Debugging Bad Rows in Athena: A Practical Guide for Snowplow Users
Snowplow’s non-lossy pipeline architecture is a key differentiator for modern data teams. Instead of silently dropping malformed or invalid events, Snowplow preserves them as bad rows, complete with descriptive error messages that help you trace the root cause of data quality issues.
When rolling out new tracking or monitoring the integrity of your pipelines over time, these bad rows become invaluable. In this tutorial, we walk through how to query and debug Snowplow bad rows using Amazon Athena, a fast, serverless, SQL-based query service that makes analyzing data in S3 simple.
Target audience: This guide is written for data engineers, architects, and analytics professionals already familiar with AWS, Snowplow, and SQL.

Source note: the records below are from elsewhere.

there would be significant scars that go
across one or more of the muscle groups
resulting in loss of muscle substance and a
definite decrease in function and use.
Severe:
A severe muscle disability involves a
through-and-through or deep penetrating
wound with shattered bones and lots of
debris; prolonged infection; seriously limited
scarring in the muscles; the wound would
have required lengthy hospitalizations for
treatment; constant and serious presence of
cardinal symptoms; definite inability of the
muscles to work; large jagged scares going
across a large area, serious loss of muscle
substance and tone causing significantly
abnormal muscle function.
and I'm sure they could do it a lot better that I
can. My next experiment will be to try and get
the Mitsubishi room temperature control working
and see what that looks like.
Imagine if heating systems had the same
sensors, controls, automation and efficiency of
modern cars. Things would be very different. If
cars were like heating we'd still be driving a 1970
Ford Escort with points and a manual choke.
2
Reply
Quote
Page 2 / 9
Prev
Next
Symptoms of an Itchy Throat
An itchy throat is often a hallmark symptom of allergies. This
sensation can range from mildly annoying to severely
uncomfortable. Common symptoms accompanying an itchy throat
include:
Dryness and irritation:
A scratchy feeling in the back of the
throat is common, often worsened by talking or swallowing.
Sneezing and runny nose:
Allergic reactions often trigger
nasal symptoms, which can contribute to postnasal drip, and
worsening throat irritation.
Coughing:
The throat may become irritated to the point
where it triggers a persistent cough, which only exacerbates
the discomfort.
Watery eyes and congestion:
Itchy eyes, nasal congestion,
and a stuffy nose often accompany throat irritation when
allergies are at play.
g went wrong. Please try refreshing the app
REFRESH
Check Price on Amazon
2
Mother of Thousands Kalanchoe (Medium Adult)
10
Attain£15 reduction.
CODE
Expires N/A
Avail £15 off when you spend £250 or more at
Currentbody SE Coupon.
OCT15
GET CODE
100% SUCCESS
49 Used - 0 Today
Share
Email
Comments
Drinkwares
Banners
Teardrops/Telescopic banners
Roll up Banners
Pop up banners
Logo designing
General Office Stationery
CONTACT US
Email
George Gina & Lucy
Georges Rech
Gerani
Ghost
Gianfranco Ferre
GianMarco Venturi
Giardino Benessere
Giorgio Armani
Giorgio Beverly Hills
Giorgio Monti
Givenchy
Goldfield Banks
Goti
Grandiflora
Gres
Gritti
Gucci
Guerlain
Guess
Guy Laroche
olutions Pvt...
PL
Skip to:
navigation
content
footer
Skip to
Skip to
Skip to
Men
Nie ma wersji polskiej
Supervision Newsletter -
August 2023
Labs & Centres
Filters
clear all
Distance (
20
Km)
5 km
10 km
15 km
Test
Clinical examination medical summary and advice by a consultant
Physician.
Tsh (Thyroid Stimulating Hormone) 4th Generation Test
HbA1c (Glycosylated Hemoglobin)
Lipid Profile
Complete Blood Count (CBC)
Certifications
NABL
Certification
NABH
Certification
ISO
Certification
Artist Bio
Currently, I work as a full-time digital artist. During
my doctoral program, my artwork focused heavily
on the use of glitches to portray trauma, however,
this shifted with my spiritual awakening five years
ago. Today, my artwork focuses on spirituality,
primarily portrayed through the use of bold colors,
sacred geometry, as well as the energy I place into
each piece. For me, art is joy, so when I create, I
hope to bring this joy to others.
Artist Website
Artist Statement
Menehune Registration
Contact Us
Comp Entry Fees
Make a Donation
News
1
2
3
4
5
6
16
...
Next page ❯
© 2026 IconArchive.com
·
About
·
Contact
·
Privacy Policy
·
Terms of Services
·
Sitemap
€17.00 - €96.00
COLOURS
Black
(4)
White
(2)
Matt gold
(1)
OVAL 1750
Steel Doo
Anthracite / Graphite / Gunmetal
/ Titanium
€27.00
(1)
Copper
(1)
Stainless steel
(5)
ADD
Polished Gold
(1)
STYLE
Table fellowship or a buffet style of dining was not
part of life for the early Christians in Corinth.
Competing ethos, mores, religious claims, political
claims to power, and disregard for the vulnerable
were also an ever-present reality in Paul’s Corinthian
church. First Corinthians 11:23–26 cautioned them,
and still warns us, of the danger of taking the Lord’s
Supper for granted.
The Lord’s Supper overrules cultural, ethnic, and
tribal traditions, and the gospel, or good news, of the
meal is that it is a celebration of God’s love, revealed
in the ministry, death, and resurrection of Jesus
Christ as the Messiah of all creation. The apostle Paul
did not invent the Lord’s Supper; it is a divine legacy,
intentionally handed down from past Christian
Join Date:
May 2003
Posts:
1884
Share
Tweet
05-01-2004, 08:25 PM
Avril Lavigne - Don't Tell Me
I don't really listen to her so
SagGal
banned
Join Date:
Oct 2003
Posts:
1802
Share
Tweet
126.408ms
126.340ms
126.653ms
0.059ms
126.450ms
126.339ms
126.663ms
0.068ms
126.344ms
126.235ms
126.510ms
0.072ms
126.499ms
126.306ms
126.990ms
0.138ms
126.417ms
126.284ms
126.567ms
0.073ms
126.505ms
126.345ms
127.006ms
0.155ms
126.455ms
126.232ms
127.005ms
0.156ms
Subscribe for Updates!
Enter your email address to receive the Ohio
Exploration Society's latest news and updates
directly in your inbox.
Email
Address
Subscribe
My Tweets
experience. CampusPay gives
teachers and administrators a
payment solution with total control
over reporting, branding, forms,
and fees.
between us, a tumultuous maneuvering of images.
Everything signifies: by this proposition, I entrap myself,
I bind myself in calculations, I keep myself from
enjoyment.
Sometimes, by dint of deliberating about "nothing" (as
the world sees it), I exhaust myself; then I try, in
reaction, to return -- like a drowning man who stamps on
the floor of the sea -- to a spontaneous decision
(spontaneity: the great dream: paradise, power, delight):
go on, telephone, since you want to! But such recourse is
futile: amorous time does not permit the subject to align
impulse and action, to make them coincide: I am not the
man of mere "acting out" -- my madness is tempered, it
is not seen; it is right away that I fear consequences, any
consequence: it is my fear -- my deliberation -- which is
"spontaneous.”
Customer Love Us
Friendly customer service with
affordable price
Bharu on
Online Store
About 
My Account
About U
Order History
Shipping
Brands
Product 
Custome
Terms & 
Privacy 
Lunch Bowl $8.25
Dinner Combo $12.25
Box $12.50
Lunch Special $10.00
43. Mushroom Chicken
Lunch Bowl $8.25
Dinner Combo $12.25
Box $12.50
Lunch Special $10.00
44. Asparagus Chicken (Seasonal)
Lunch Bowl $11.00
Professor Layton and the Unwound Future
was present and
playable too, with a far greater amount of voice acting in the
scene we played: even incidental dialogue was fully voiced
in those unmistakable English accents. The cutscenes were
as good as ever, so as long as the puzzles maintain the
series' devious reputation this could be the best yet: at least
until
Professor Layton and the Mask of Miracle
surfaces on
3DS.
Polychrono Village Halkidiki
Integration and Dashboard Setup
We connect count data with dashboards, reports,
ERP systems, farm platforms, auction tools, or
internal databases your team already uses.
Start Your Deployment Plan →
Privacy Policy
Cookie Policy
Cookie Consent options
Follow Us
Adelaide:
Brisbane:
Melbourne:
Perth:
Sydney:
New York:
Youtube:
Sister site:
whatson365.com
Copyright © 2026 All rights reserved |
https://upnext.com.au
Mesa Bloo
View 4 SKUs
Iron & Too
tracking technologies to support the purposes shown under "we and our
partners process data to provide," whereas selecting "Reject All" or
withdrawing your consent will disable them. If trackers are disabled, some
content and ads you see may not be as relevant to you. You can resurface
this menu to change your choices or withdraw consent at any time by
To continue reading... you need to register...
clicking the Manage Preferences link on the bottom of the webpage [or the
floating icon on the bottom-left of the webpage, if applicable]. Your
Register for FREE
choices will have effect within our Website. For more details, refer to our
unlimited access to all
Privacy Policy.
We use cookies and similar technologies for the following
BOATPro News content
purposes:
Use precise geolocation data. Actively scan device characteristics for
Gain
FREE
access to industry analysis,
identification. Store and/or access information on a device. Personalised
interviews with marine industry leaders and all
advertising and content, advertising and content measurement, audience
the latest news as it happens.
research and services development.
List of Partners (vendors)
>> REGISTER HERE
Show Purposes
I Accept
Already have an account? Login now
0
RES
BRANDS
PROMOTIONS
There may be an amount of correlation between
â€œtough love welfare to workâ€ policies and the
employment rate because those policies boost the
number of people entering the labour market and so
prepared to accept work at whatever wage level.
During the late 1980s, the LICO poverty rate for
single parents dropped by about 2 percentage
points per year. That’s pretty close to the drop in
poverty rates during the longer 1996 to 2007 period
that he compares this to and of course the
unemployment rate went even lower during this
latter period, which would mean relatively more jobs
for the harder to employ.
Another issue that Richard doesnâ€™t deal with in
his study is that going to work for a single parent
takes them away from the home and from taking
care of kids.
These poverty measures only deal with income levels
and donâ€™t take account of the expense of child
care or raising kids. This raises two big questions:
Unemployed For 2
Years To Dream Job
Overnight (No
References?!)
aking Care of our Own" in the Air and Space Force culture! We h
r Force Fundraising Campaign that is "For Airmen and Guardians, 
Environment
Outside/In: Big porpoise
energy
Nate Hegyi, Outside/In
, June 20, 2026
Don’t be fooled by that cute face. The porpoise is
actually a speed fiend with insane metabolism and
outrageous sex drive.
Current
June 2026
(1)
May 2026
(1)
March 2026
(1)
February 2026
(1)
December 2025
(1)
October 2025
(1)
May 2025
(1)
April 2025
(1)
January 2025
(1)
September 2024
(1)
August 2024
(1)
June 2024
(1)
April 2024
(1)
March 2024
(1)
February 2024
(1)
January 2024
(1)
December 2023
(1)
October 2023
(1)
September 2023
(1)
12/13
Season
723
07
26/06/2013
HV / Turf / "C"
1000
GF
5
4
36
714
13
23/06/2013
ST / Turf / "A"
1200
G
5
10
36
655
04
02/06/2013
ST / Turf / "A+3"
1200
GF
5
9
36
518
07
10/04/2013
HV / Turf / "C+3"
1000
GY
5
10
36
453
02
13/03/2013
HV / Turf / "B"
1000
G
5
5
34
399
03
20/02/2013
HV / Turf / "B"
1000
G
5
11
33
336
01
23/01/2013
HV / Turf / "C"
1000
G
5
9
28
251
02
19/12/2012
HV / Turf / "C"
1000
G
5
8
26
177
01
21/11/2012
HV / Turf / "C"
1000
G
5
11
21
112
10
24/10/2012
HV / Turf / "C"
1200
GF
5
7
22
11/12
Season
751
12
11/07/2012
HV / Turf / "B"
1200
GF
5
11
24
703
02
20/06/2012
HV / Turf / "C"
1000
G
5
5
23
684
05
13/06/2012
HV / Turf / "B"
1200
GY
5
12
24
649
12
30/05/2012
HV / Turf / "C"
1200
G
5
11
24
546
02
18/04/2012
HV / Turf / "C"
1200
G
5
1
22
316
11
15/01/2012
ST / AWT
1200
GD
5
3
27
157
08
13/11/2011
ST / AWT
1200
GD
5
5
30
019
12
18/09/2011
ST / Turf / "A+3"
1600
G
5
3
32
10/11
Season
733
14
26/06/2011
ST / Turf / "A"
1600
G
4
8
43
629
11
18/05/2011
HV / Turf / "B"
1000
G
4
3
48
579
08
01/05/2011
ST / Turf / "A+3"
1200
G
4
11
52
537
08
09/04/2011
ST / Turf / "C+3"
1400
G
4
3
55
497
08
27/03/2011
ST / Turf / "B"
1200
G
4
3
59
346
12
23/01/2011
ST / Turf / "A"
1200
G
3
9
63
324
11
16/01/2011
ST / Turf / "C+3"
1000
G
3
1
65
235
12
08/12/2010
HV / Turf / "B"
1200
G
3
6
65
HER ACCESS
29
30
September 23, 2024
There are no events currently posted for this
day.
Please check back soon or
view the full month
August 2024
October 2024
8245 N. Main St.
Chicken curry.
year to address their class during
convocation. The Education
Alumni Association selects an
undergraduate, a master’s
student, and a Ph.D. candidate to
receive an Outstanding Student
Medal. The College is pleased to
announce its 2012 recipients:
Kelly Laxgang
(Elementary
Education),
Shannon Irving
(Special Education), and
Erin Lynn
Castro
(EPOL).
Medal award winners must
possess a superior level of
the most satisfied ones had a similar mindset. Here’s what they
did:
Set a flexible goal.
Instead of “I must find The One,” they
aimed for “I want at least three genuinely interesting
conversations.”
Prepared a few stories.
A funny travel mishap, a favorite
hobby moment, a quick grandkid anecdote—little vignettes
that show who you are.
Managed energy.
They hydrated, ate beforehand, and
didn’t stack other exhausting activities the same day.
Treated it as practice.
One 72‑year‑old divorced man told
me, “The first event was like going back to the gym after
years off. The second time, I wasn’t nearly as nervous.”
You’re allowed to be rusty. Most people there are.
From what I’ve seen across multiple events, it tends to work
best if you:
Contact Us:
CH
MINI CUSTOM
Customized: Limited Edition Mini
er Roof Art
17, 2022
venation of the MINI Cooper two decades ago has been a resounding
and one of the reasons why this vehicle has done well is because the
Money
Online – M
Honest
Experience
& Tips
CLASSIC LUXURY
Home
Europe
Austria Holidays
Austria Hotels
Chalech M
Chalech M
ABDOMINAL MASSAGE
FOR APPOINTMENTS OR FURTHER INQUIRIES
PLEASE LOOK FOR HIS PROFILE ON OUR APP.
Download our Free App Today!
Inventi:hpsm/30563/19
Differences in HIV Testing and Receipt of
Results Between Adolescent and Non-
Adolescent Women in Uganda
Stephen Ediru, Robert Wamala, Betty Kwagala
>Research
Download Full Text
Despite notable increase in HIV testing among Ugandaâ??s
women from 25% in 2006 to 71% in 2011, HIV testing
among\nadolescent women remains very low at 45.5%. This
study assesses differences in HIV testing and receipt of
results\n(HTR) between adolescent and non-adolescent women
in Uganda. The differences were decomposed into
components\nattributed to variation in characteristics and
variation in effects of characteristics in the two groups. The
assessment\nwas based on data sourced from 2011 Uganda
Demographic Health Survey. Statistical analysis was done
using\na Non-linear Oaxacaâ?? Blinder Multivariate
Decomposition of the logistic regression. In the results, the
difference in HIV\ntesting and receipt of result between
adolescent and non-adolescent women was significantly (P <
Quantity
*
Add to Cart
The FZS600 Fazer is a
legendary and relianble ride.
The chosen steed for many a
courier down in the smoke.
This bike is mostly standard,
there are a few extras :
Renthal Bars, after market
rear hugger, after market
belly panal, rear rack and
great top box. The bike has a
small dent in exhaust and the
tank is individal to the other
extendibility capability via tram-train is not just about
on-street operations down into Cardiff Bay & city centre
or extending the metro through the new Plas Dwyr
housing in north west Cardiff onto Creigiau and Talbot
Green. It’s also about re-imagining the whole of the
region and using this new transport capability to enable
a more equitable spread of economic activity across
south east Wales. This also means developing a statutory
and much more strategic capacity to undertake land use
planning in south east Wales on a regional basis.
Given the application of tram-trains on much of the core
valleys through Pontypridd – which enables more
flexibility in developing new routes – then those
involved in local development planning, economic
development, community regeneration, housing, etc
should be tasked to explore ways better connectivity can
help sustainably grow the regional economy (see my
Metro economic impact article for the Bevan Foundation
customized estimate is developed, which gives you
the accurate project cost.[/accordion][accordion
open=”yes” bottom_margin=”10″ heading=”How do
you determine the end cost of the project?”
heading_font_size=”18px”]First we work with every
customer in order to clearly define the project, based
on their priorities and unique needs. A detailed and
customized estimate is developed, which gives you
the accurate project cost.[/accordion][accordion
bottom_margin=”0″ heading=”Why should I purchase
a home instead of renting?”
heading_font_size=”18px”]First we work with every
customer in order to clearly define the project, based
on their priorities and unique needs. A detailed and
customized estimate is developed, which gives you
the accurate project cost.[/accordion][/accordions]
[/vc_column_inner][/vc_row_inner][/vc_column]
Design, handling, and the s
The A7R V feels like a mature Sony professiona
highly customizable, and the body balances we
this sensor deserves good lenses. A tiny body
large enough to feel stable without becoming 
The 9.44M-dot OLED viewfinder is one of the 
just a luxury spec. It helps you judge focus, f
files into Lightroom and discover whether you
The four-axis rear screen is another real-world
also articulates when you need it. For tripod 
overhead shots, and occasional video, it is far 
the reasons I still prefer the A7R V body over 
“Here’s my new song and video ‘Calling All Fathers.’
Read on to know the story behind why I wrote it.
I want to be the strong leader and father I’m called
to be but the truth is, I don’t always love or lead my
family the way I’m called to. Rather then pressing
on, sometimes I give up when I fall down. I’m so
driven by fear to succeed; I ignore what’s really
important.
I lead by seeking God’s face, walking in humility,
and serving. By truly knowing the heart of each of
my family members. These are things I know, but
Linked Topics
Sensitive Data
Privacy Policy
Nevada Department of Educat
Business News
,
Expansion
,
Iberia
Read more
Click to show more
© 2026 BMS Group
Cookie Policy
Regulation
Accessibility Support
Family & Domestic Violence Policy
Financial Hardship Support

Why Debugging Bad Rows Matters
Bad rows contain structured information about failed validation checks during Snowplow's enrichment process. These failures can result from:
- Schema mismatches
- Unexpected or malformed field values
- Improperly structured payloads
- Out-of-date tracking configurations
Instead of discarding this data, Snowplow stores it in a dedicated S3 path (typically enriched/bad). Analyzing this data allows you to improve tracking reliability and maintain a high standard of data quality.
Step 1: Create an Athena Table for Bad Rows
First, configure a table in Athena that maps to your bad row structure in S3. Navigate to the Athena console, and execute the following SQL, updating the LOCATION with your Snowplow bad rows S3 path:
CREATE EXTERNAL TABLE IF NOT EXISTS bad_rows (
line string,
errors array<struct<level: string, message: string>>,
failure_tstamp string
)
PARTITIONED BY (
run string
)
ROW FORMAT SERDE 'org.openx.data.jsonserde.JsonSerDe'
STORED AS TEXTFILE
LOCATION 's3://your-bucket/path/to/enriched/bad/';
Then load all partitions:
MSCK REPAIR TABLE bad_rows;
⚠️ If you're working with large volumes of data, consider manually adding specific partitions instead to reduce scan costs and query time (see below).
Step 2: Analyze and Investigate Bad Rows
Count Bad Rows by Run
To monitor bad row volume and spot anomalies:
SELECT
run,
COUNT(*) AS bad_rows_count
FROM bad_rows
GROUP BY run
ORDER BY run;
This gives you a timeline of error frequency by pipeline run.
Preview a Sample of Bad Rows
To get a feel for the kinds of errors occurring:
SELECT
errors
FROM bad_rows
WHERE run > '2025-01-01'
LIMIT 100;
Use filters on run to limit scan size and reduce Athena costs.
Filter Out Known Benign Errors
You may want to exclude common, non-critical validation failures:
SELECT
errors[1].message
FROM bad_rows
WHERE run > '2025-01-01'
AND position('does not match (/)vendor/version(/) pattern nor is a legacy' in errors[1].message) = 0
AND position('Unrecognized event [null]' in errors[1].message) = 0
LIMIT 100;
These filters remove routine schema version and null event name errors that don't need immediate action.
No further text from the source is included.